Kamuoyunun bir kesimi laikleşme yolunda geri gidiş olduğu kaygısı taşıyor. Yeni YÖK başkanının türbana karşı özgürlükçü bir tavrı, İmam Hatipli kızlara özel otobüs tahsis edilmesi gibi gelişmeler de bu kaygıyı tetikliyor.
Dilipak: Bu tartışmaların çok yüzeysel, derinliği olmayan, ahlaki değer de içermeyen tartışmalar olduğunu düşünüyorum. Bu şizofrenik davranışlar toplumsal barışı tehdit ediyor.
Bir kesime “ o varken ben var olabilir miyim?” kaygısı hakim. Bu haklı bir kaygı değil mi?
Dilipak: Böyle bir tehdit algılaması içindeysem bunun yolu yargısal süreç olmalı. Şimdi Sarıyer Belediye Başkanı CHP’li. Cuma günü Sarıyer’e cumaya gelenlere özel otobüs tahsis ediyor. Bu bir tehdit algılaması olarak görülmüyor. Aynı şey bir sinagog için de yapılabilir.
Benim acılarımı haber yapmadı
Evet ama ortada bir gerçek var: Kendini laik olarak adlandıran bir kesim “İslamcı” dediği bir kesimden korkuyor. Bu korkunun kaynaklarından biri de “İslami” olarak adlandırılan yayınların dili. Vakit gazetesi agresif bir dil kullanıyor, Vitali Hakko’nun ölümünün ardından “Kısa sürede köşeyi dönen Yahudi işadamı” yazıyor, misyoner evlerini Türkiye’nin dört bir yanını sardığını söylüyor. Bu ötekini hedef göstermek değil mi?

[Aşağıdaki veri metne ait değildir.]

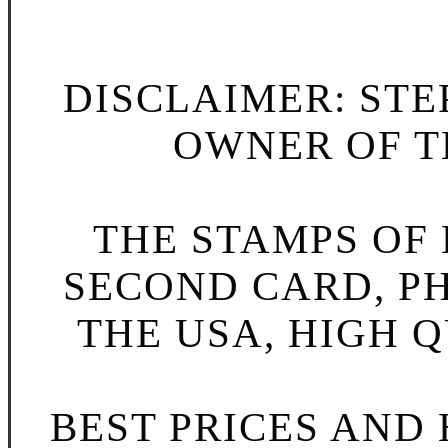
DISCLAIMER: STE
OWNER OF TH
THE STAMPS OF L
SECOND CARD, P
THE USA, HIGH Q
BEST PRICES AND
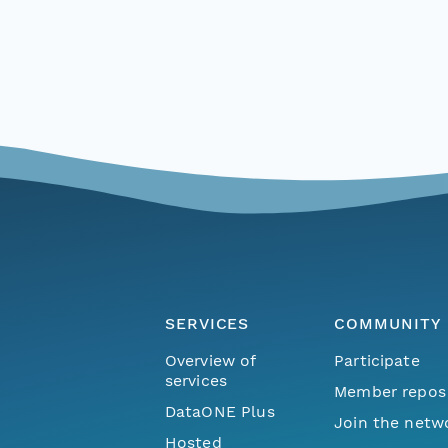
SERVICES
COMMUNITY
Overview of
Participate
services
Member repos
DataONE Plus
Join the netw
Hosted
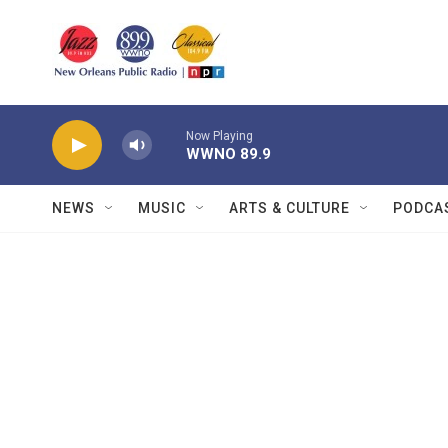
Skip to main content
Now Playing
WWNO 89.9
NEWS
MUSIC
ARTS & CULTURE
PODCA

Dilipak: Benim eşim ortaokul mezunu. Kızım, kız kardeşim, yeğenlerim de okuyamadı. Ben bunu hiçbir zaman düşmanlığa dönüştürmedim ama toplumun belli kesimlerinde infial oluştu.
Engellemeler mi öfke yarattı?
Dilipak: Evet, ben kimseye vurmadığım, çalmadığım halde günde 5 kez yargılandım. Kimse benim acılarımı haber yapmadı. En ağır acıları çekerken bile bu ülkeyi terk etmeyi düşünmedim. Fazıl Say şimdi ülkeyi terk edecekmiş! Bütün bunlar olurken hâlâ İmam Hatipli öğrencilerin otobüsü ile ilgili tehditler karşısında insanlar soruyor, neden? Kuran kursu düzenleyip kendimi ihbar ettireceğim! Karşı apartmanımda misyoner bir okul açılıyor, evime gelen Kuran hocası karakola götürülüyor.
Vakit’in haberlerini doğru mu buluyorsunuz yani? Bu, hedef gösterme değil midir?
Dilipak: Vakit’in politikası beni ilgilendirmez. Ben orada bir yazarım ama dini yaymak suç. Kuran kursu okutulamaz, diye yasa yaptılar. Aynı şey Hıristiyanlar için de geçerlidir herhalde. Kızların kürsüden indirilmesi karşısında sessiz kalan medya harembüs diye manşet çekiyorsa bu provokasyondur.
ALEVİ AÇILIMI OPORTÜNİZM
Vakit’in agresif çizgisine sebep diğer yayın organları mı?
Dilipak: Agresif yayınları örgütleyen psikolojik harp bunu istiyor.
Kamplaşma güçleniyor mu?
Dilipak: Hayır, toplumda böyle bir şey yok.
Fazıl Say’dan karşı kamp gibi bahsettiniz ama.
Ergil: Toplumu kendi haline bıraksanız gerilimden kaçar. Bırakırsanız eninde sonunda bir yerde uzlaşırlar.
Diğer bir gerilim sebebi de Aleviler ile ilgili AKP’nin açılımı. Siz nasıl görüyorsunuz Aleviler ile ilgili gelişmeleri?
Dilipak: Günü kurtarıyorlar, yumuşak geçiş yapmak istiyorlar. Bu oportünizmdir. Öncelikle Aleviliğin doğru tanımını yapmak lazım.